§ **Required work**:
Find every line below with the word "търговия" in it, and copy each one.

Materials provided Block Start

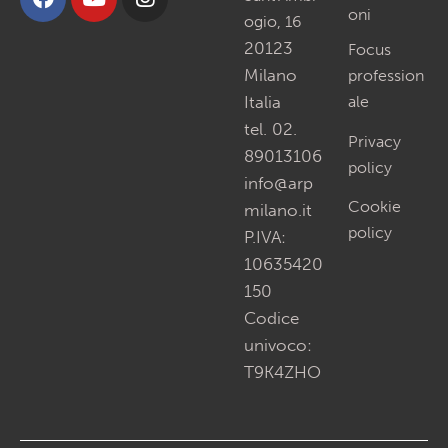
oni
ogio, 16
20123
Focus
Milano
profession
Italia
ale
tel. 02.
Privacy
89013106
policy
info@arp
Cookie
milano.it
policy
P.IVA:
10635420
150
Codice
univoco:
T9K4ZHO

Materials provided Block End
Materials provided Block Start

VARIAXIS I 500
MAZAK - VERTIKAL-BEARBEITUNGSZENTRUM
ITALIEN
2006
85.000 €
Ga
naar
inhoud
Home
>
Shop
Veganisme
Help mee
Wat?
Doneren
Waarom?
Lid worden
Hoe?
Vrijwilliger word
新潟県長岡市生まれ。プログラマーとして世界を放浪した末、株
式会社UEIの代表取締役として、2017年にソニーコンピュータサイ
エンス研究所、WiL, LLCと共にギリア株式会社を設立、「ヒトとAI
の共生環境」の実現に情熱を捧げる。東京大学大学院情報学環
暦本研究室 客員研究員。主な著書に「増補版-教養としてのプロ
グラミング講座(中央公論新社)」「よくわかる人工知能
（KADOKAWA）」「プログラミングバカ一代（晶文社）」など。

Materials provided Block End
Materials provided Block Start

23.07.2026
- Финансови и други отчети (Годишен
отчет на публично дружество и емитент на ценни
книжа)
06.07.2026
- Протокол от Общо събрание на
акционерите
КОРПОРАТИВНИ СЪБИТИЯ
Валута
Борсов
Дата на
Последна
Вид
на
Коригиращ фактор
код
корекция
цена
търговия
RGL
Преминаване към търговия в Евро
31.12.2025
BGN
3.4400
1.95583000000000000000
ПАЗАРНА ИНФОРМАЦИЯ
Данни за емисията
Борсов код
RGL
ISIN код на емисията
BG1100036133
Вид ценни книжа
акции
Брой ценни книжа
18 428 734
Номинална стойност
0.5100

Materials provided Block End

§ **Solution below**:
търговия
Преминаване към търговия в Евро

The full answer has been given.